Jane Philpott

Philpott veut que la légalité de son expulsion soit examinée

OTTAWA — L’ancienne ministre Jane Philpott demande au président de la Chambre des communes d’examiner si le premier ministre Justin Trudeau a enfreint la loi lorsqu’il l’a expulsée du caucus libéral, avec sa collègue Jody Wilson-Raybould.

Encore une fois, la députée jette un bâton dans les roues du gouvernement libéral, qui voudrait bien mettre le couvercle sur l’affaire SNC-Lavalin et passer à autre chose.

À la Chambre des communes, Mme Philpott a fait valoir mardi que la Loi sur le Parlement du Canada stipule que des députés ne peuvent être expulsés de leur parti sans un vote majoritaire du caucus, alors que M. Trudeau a pris cette décision seul, avant même la réunion prévue à ce sujet. Il aurait fallu le vote de 90 libéraux pour l’exclure de cette façon, dit-elle.

L’ex-ministre s’est levée aux Communes pour demander à Geoff Regan, le président de la Chambre, de déclarer qu’il y a eu violation des privilèges parlementaires des députés avec cette expulsion.

«Les députés ne sont pas redevables à leur chef, c’est plutôt le chef qui est redevable aux députés», a-t-elle déclaré.

Loi sur le Parlement

Mme Philpott fonde sa récrimination sur la Loi sur le Parlement du Canada. Elle a été amendée en 2015 pour enlever certains pouvoirs aux chefs de partis — notamment les expulsions — et les redonner aux députés. La loi prévoit que les membres de chaque groupe parlementaire doivent voter par scrutin secret, tout de suite après une élection générale, pour que ces quatre nouveaux articles s’appliquent — ou non — à leur parti.

Mais elle ne semble pas être sûre si les règles ont bel et bien été suivies.

Mme Philpott a déclaré que sa collègue Jody Wilson-Raybould a tenté de se faire préciser les règles applicables aux expulsions par le député Francis Scarpaleggia, président du caucus libéral national.

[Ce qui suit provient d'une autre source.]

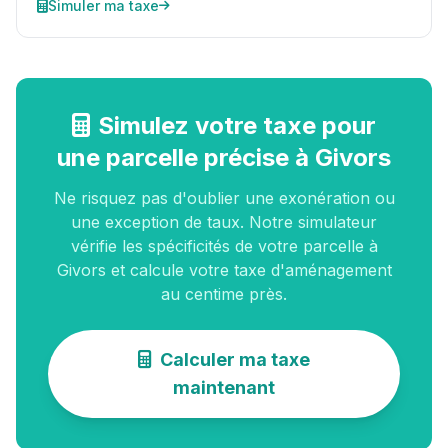
Simuler ma taxe
Simulez votre taxe pour
une parcelle précise à Givors
Ne risquez pas d'oublier une exonération ou
une exception de taux. Notre simulateur
vérifie les spécificités de votre parcelle à
Givors et calcule votre taxe d'aménagement
au centime près.
Calculer ma taxe
maintenant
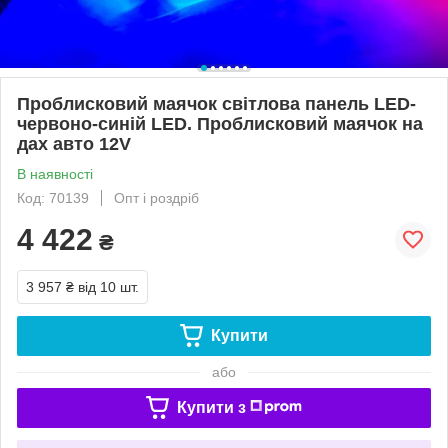
Проблисковий маячок світлова панель LED-
червоно-синій LED. Проблисковий маячок на
дах авто 12V
В наявності
Код: 70139
Опт і роздріб
4 422
₴
3 957 ₴
від 10 шт.
Купити
або
Купити з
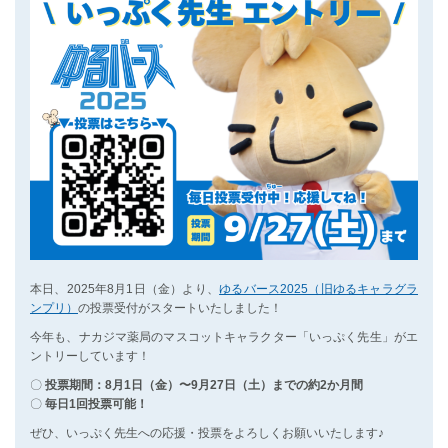
本日、2025年8月1日（金）より、
ゆるバース2025（旧ゆるキャラグラ
ンプリ）
の投票受付がスタートいたしました！
今年も、ナカジマ薬局のマスコットキャラクター「いっぷく先生」がエ
ントリーしています！
〇
投票期間：8月1日（金）〜9月27日（土）までの約2か月間
〇
毎日1回投票可能！
ぜひ、いっぷく先生への応援・投票をよろしくお願いいたします♪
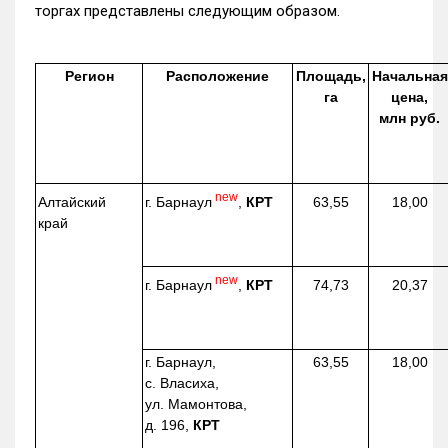
торгах представлены следующим образом.
Регион
Расположение
Площадь,
Начальная
га
цена,
млн руб.
new
г. Барнаул
,
КРТ
Алтайский
63,55
18,00
край
new
г. Барнаул
,
КРТ
74,73
20,37
г. Барнаул,
63,55
18,00
с. Власиха,
ул. Мамонтова,
д. 196,
КРТ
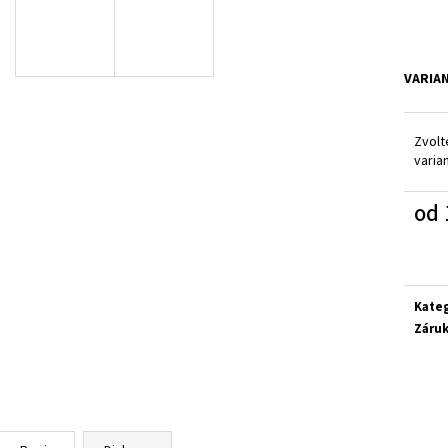
GEOX J65PDB 06K9J CF44D
FISCHER 552346-4
1 380 Kč
699 Kč
VARIA
Zvolt
varia
od
Měrn
cena:
Kate
Záru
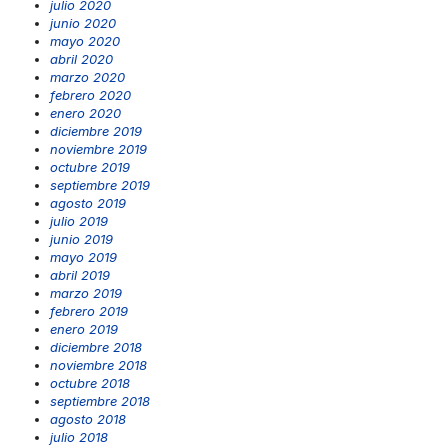
julio 2020
junio 2020
mayo 2020
abril 2020
marzo 2020
febrero 2020
enero 2020
diciembre 2019
noviembre 2019
octubre 2019
septiembre 2019
agosto 2019
julio 2019
junio 2019
mayo 2019
abril 2019
marzo 2019
febrero 2019
enero 2019
diciembre 2018
noviembre 2018
octubre 2018
septiembre 2018
agosto 2018
julio 2018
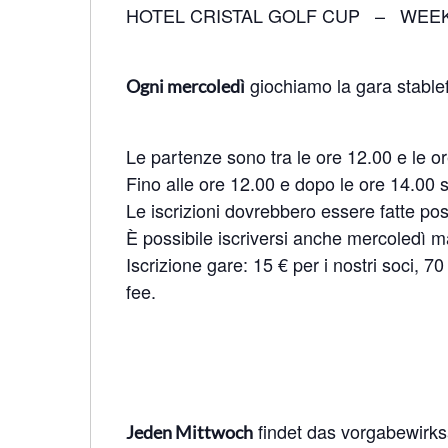
HOTEL CRISTAL GOLF CUP – WEE
giochiamo la gara stabl
Ogni mercoledì
Le partenze sono tra le ore 12.00 e le o
Fino alle ore 12.00 e dopo le ore 14.00 
Le iscrizioni dovrebbero essere fatte po
È possibile iscriversi anche mercoledì ma
Iscrizione gare: 15 € per i nostri soci, 7
fee.
findet das vorgabewirks
Jeden Mittwoch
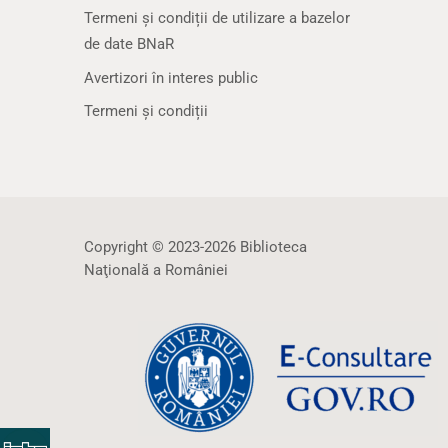
Termeni și condiții de utilizare a bazelor
de date BNaR
Avertizori în interes public
Termeni și condiții
Copyright © 2023-2026 Biblioteca
Naţională a României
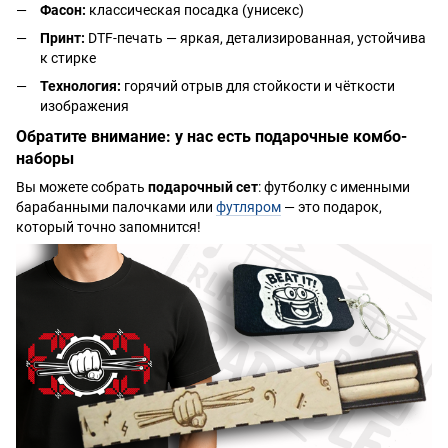
Фасон:
классическая посадка (унисекс)
Принт:
DTF-печать — яркая, детализированная, устойчива
к стирке
Технология:
горячий отрыв для стойкости и чёткости
изображения
Обратите внимание: у нас есть подарочные комбо-
наборы
Вы можете собрать
подарочный сет
: футболку с именными
барабанными палочками или
футляром
— это подарок,
который точно запомнится!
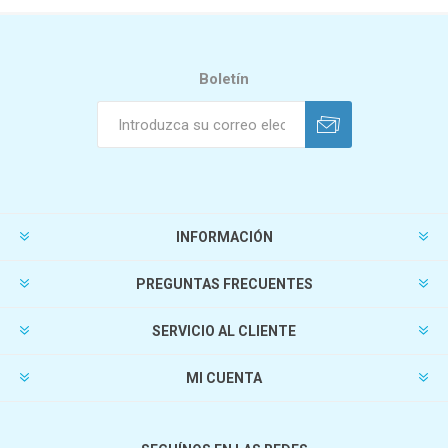
Boletín
INFORMACIÓN
PREGUNTAS FRECUENTES
SERVICIO AL CLIENTE
MI CUENTA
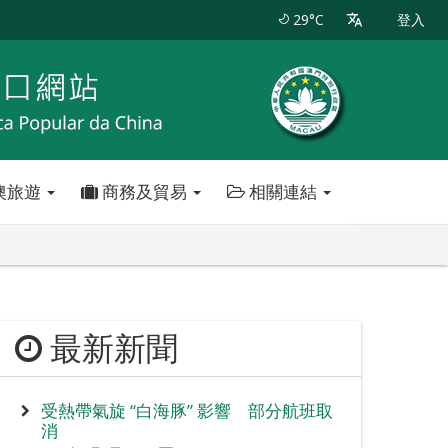
29°C
登入
澳旅遊
商務及貿易
相關連結
最新新聞
受熱帶氣旋 “白海豚” 影響 部分航班取
消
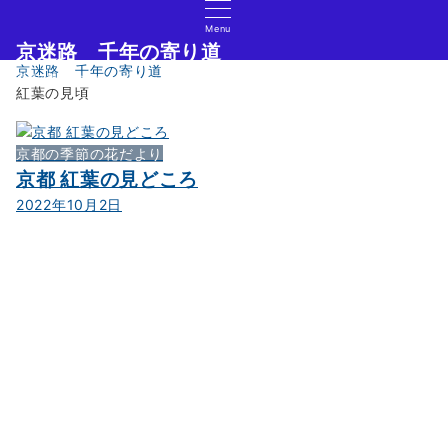
Menu
京迷路 千年の寄り道
京迷路 千年の寄り道
京都の観光イベント・グルメ・ショッピングの情報サイト
紅葉の見頃
京都の季節の花だより
京都 紅葉の見どころ
2022年10月2日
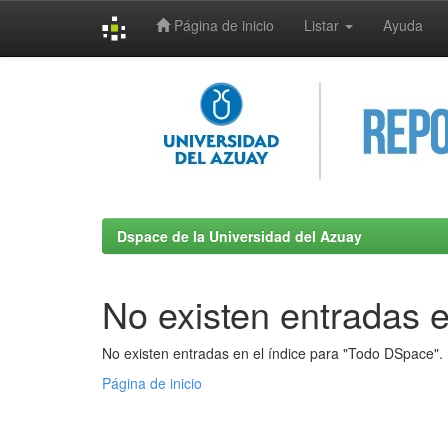
Página de inicio
Listar
Ayuda
Skip
navigation
Dspace de la Universidad del Azuay
No existen entradas e
No existen entradas en el índice para "Todo DSpace".
Página de inicio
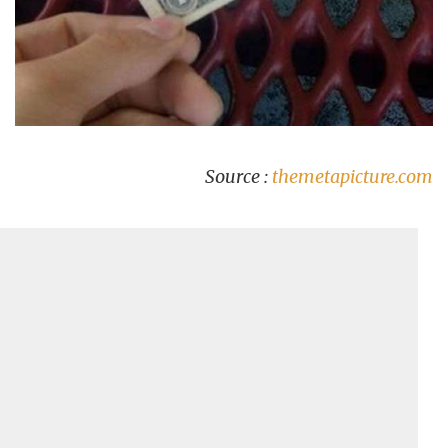
Source :
themetapicture.com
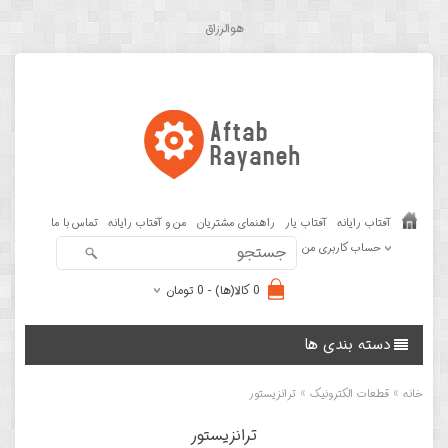
هوالرزاق
آفتاب رایانه
آفتاب یار
راهنمای مشتریان
من و آفتاب رایانه
تماس با ما
حساب کاربری من
0 کالا(ها) - 0 تومان
دسته بندی ها
»
»
خانه
قطعات الکترونیک
ترانزیستور
ترانزیستور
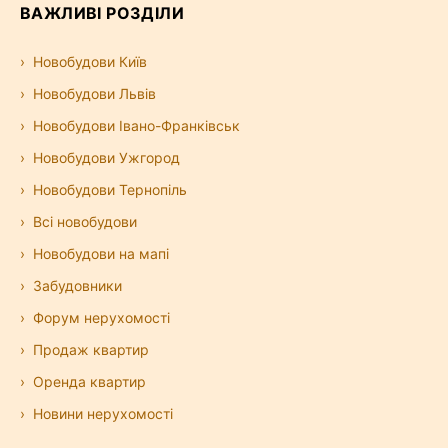
ВАЖЛИВІ РОЗДІЛИ
Новобудови Київ
Новобудови Львів
Новобудови Івано-Франківськ
Новобудови Ужгород
Новобудови Тернопіль
Всі новобудови
Новобудови на мапі
Забудовники
Форум нерухомості
Продаж квартир
Оренда квартир
Новини нерухомості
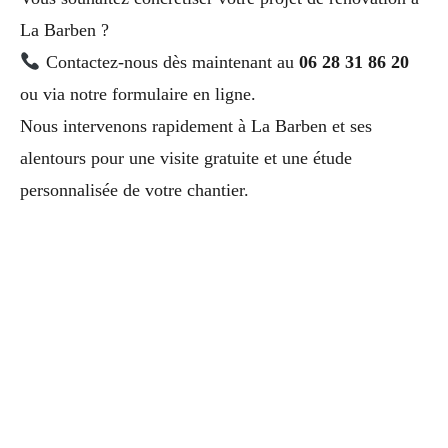
La Barben ?
Contactez-nous dès maintenant au
06 28 31 86 20
ou via notre formulaire en ligne.
Nous intervenons rapidement à La Barben et ses
alentours pour une visite gratuite et une étude
personnalisée de votre chantier.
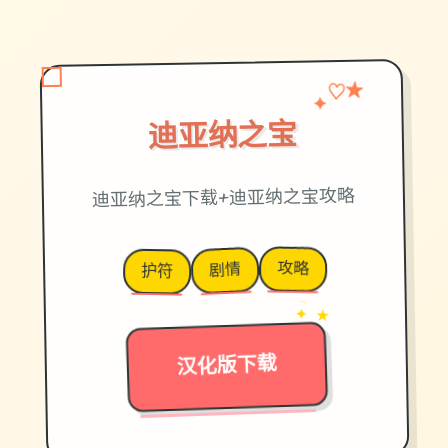
✦
♡
★
迪亚纳之宝
迪亚纳之宝下载+迪亚纳之宝攻略
攻略
剧情
护符
→
✦ ★
汉化版下载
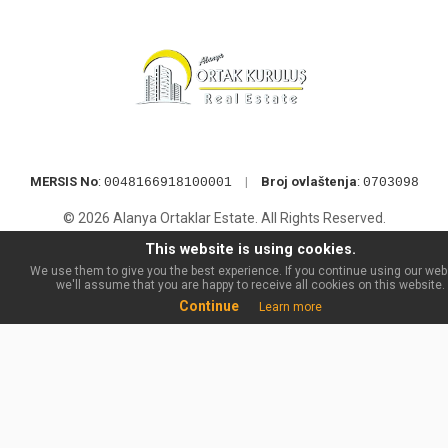
MERSIS No
:
|
Broj ovlaštenja
:
0048166918100001
0703098
© 2026 Alanya Ortaklar Estate. All Rights Reserved.
This website is using cookies.
We use them to give you the best experience. If you continue using our web
we'll assume that you are happy to receive all cookies on this website.
Continue
Learn more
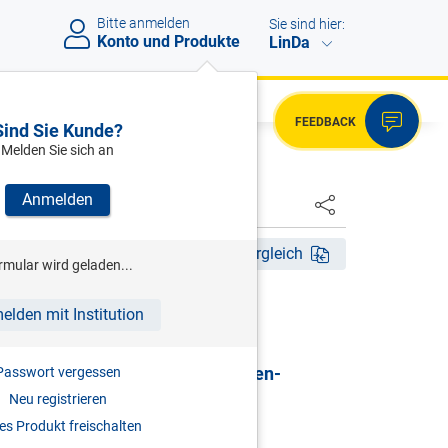
Bitte anmelden
Sie sind hier:
Konto und Produkte
LinDa
FEEDBACK
Sind Sie Kunde?
Melden Sie sich an
Anmelden
HSTER
Akt. Aufl. 2026
Fassungsvergleich
rmular wird geladen...
HRSG)
elden mit Institution
G | Gewerbliches
sicherungsgesetz & Selbständigen-
Passwort vergessen
sicherungsgesetz
Neu registrieren
s Produkt freischalten
mentar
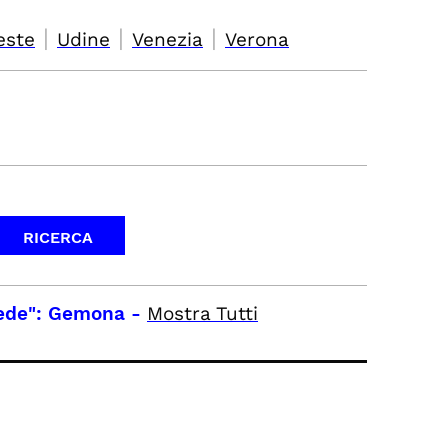
|
|
|
este
Udine
Venezia
Verona
ede": Gemona
-
Mostra Tutti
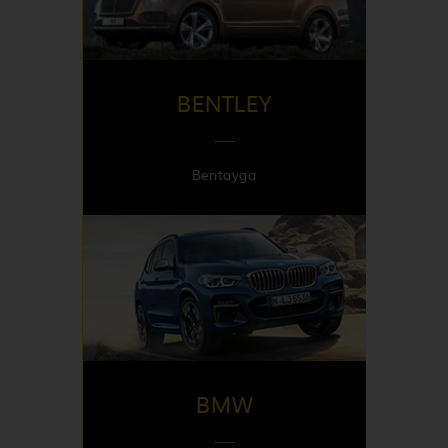
France
BENTLEY
Bentayga
DISPONIBLE EN
Italy
BMW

«Et nous ne savons toujours pas quelles règles s’appliquent à notre expulsion, ni quelles règles s’appliqueraient à notre réadmission», a dénoncé Mme Philpott, qui siège désormais comme indépendante.

Selon la leader du gouvernement à la Chambre, Bardish Chagger, tout a été fait dans l’ordre. «Le caucus a le droit de décider comment le caucus va fonctionner», a-t-elle dit mardi.

Attrapé à la sortie de sa réunion du cabinet, le premier ministre Trudeau a déclaré qu’il a amplement consulté les membres de son caucus et a ensuite pris cette décision d’expulser les deux députées. «Mais la volonté unifiée du caucus a facilité ma décision», a-t-il souligné.